By Max Rothman
On stage, hunching forward, Don Vultaggio spoke with a soft Brooklyn voice and the candor of a proud success story.
As he sat, the cuffs of his pants rested by his shins, well above his loafers, exposing his trademark style: no socks.
It’s rare to see Vultaggio, the co-founder of AriZona Beverage Co., out in a public forum, as he was during his appearance on Tuesday during BevNET Live Summer ’13 in New York. But he appeared to be in a fine mood, letting his own style, which symbolizes an insightful, unique nature that has carried his company to sustained achievement, wash over the crowd. Vultaggio said he doesn’t mess around with computers; that’s for his sons, Wesley and Spencer. Instead, he’s created a beverage behemoth without forgetting his roots and morals. With that low, local accent, he regularly talks with all kinds of employees — from fellow executives to sales representatives to truck drivers.

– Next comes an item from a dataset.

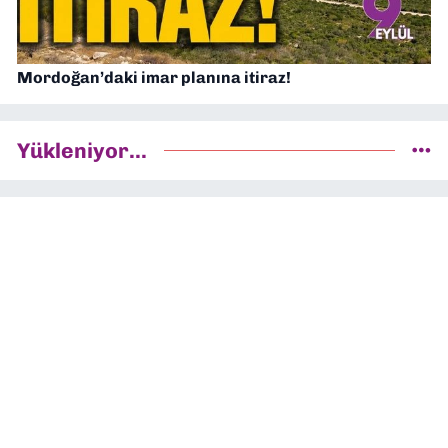
Mordoğan’daki imar planına itiraz!
Yükleniyor...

“These things that I call basic and simple are forgotten by most executives,” Vultaggio said.
As exhibited by Vultaggio’s wise simplicity, BevNET Live Summer ‘13 on Tuesday and Wednesday offered attendees not just a networking harbor of beverage industry brands, distributors and retailers, but also an educational experience; a reinforcement of strategies for the veterans and steps of guidance for the startups.
Vultaggio has towed his distinct personality and consistent business model — flavor that meets demand — to the pantheon of the industry. He serves as an example of how beverage brands must first discover their identity before expecting any significant returns. After years of sculpting the brand and adding successful product offerings, such as the wildly popular Arnold Palmer line, AriZona has established its identity. And, after some tinkering, so has Zola Fruits of the World, which makes acai drinks and coconut waters.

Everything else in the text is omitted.